(Stored dataset items)
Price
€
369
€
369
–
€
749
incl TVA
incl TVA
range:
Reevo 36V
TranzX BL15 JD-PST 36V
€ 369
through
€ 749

> TASK:
Each line of the data is to be output exactly, with none skipped.

> ANSWER TO THIS PROBLEM:
Price
€
369
€
369
–
€
749
incl TVA
incl TVA
range:
Reevo 36V
TranzX BL15 JD-PST 36V
€ 369
through
€ 749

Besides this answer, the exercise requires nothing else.